Megalithic site near Odivelas, Portugal

The Anta das Pedras Grandes (Dolmen of large stones) is a Late Neolithic (between 4500 and 2000 BC) site located in Ramada e Canecas, in the Odivelas municipality, in the Lisbon District of Portugal. Anta is the Portuguese name for about 5,000 megaliths built during the Neolithic period in the area of Portugal. It was classified as a National Monument in 1944. Excavations in the early 21st century suggest that it was originally built as a dolmen or single chamber megalithic tomb, consisting of a polygonal long chamber with eight supporting stones about 3 metres tall, and a short access corridor. There are traces of a tumulus, and human bones have been discovered.
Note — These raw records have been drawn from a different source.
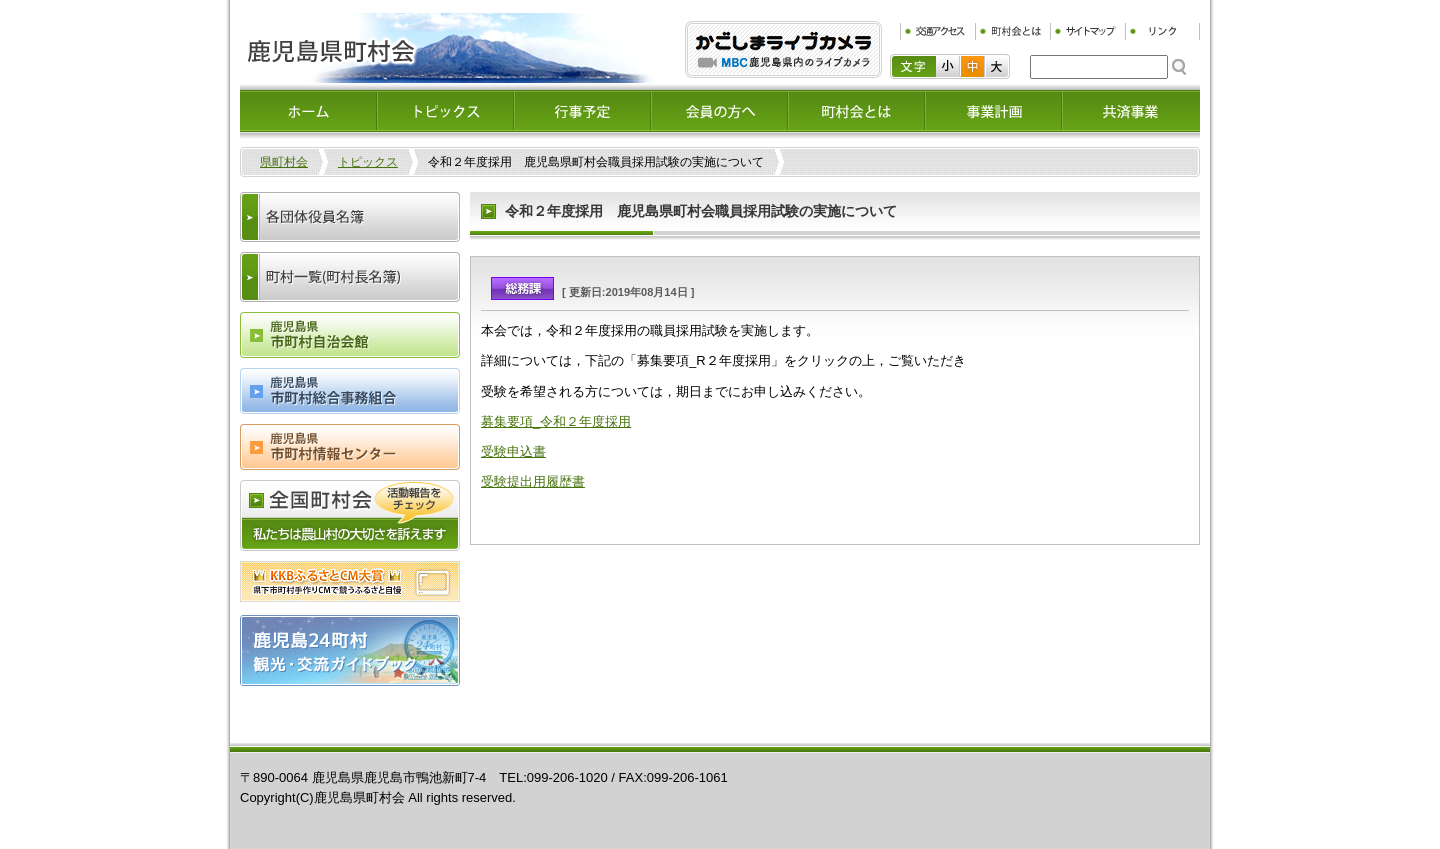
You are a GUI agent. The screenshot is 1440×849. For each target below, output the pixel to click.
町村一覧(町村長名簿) (350, 277)
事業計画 (993, 111)
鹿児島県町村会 (447, 48)
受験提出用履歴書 (533, 481)
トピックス (445, 111)
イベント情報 (582, 111)
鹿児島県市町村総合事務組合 (350, 391)
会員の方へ (719, 111)
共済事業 (1130, 111)
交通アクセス (937, 31)
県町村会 (284, 162)
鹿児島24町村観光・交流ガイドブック (350, 650)
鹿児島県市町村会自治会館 (350, 335)
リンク (1162, 31)
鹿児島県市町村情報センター (350, 447)
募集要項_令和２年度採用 (556, 421)
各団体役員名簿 (350, 217)
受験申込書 (513, 451)
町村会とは (1012, 31)
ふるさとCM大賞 (350, 581)
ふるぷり (783, 49)
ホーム (308, 111)
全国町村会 (350, 515)
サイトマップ (1087, 31)
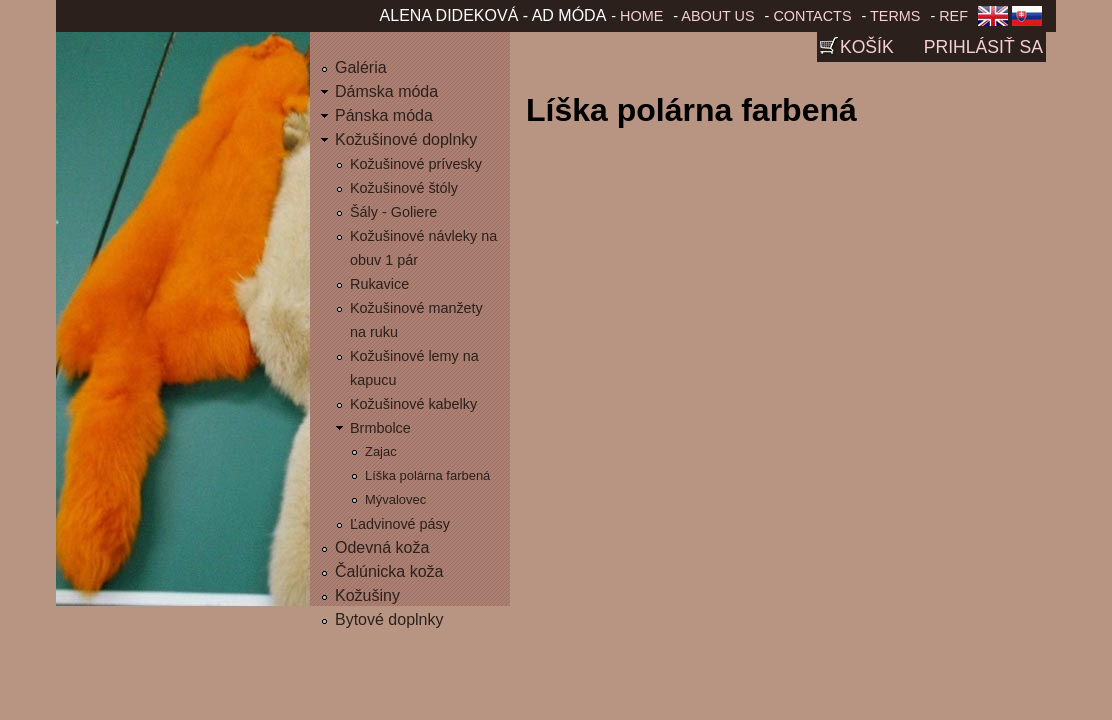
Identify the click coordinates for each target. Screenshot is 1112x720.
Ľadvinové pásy (400, 524)
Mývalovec (395, 499)
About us (717, 16)
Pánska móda (384, 115)
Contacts (812, 16)
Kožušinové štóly (404, 188)
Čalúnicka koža (389, 571)
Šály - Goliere (393, 212)
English (993, 22)
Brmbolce (380, 428)
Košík (867, 47)
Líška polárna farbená (427, 475)
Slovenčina (1031, 22)
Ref (953, 16)
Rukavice (379, 284)
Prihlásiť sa (983, 47)
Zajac (381, 451)
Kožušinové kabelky (413, 404)
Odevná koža (382, 547)
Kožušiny (367, 595)
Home (641, 16)
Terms (895, 16)
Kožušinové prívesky (416, 164)
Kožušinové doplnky (406, 139)
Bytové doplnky (389, 619)
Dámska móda (386, 91)
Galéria (361, 67)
Excavations in the surrounding area also identified many flint chippings, suggesting that the area was used for the production of flint items.
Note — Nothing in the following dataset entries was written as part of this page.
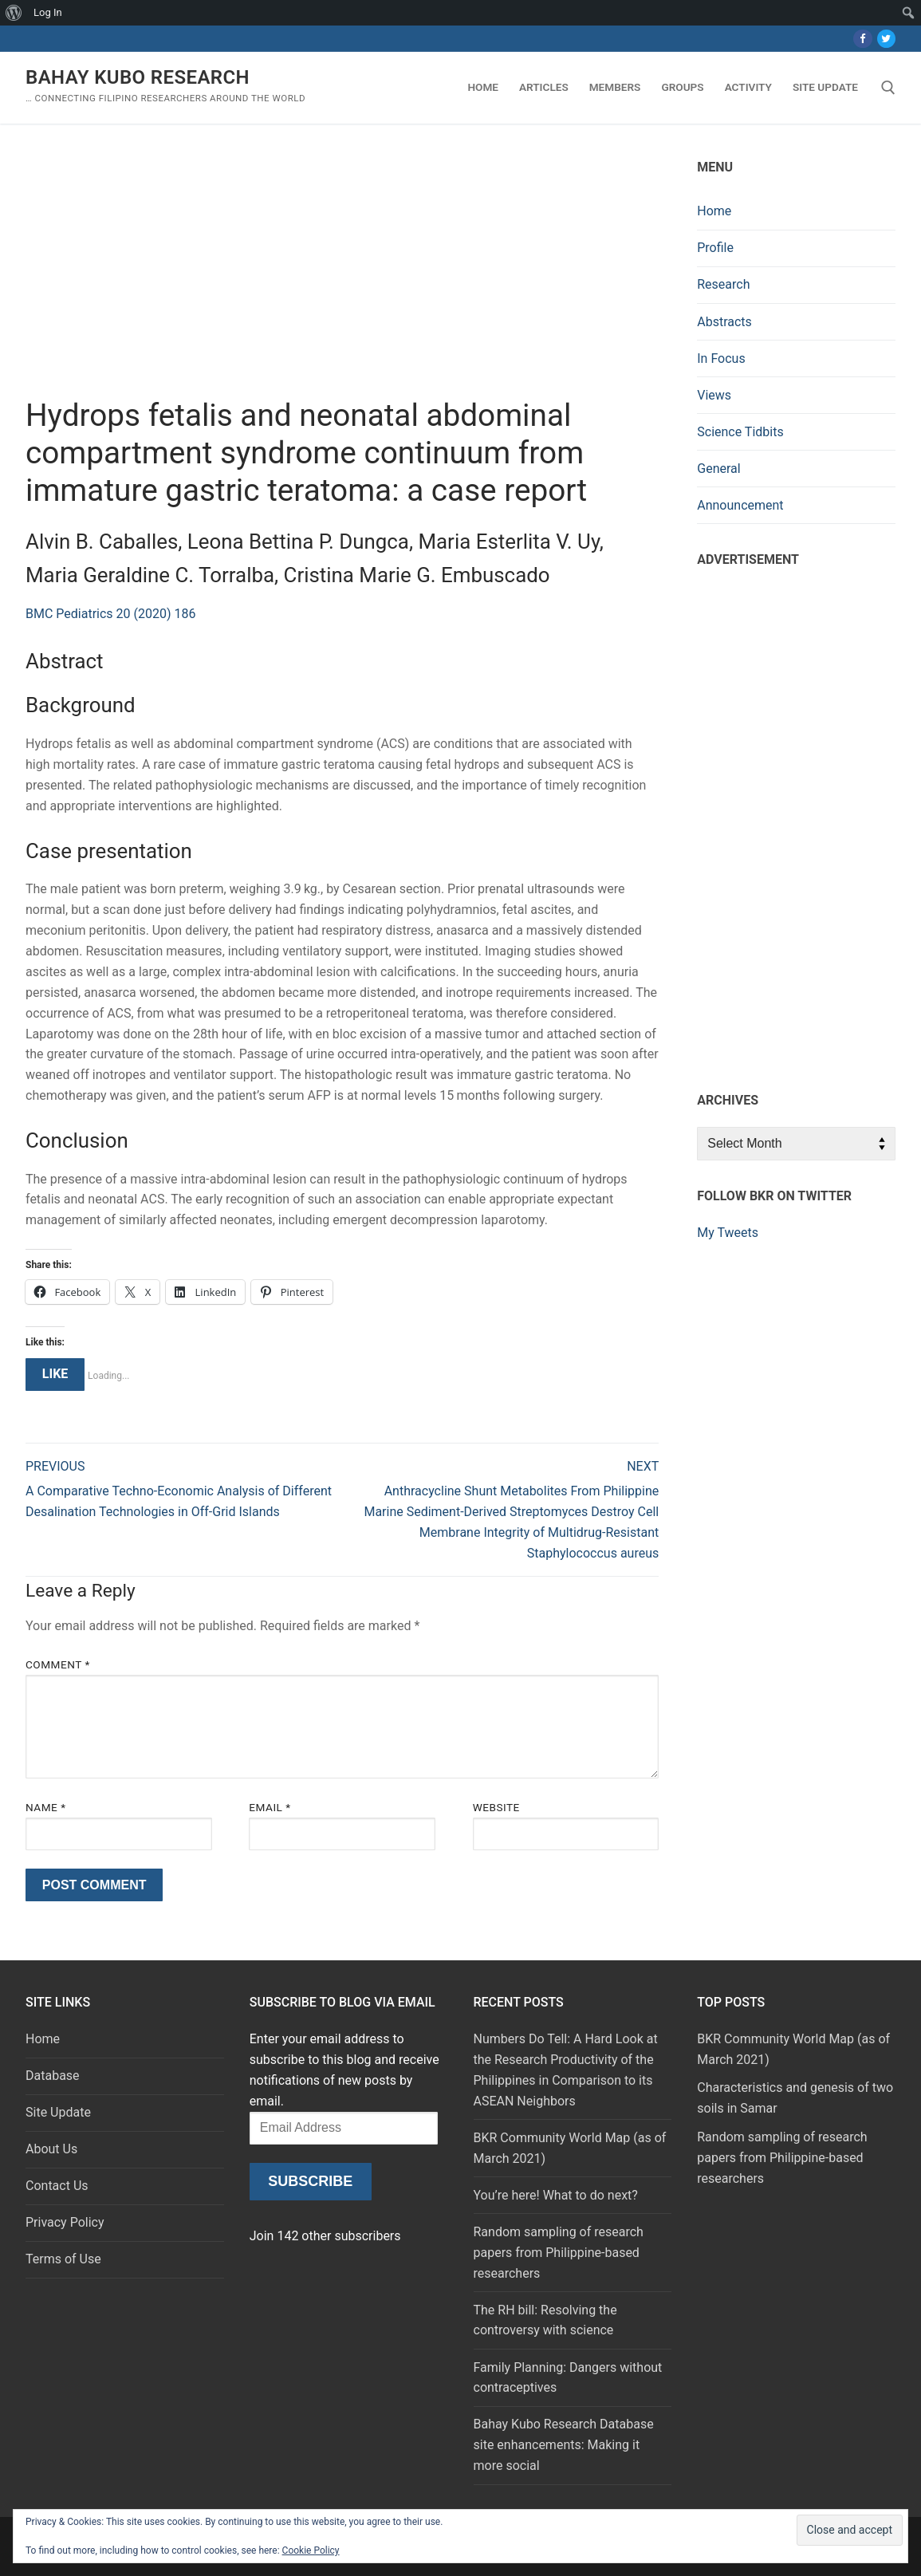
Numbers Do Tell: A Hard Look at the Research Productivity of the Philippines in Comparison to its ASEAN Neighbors (566, 2070)
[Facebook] (862, 39)
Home (714, 211)
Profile (715, 247)
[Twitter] (886, 39)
The site was first identified in 1880 by the Portuguese archaeologist Carlos Ribeiro. It is the only surviving dolmen in the immediate area although several were discovered in the late 19th and early 20th centuries. Nevertheless it has suffered considerably from the use of stones by farmers and for construction.

The Anta das Pedras Grandes now forms the centrepiece of a small urban park, which was officially opened in late 2018. The remaining stones, which had all fallen, were lifted, to provide a clearer impression of the original architecture of the megalith.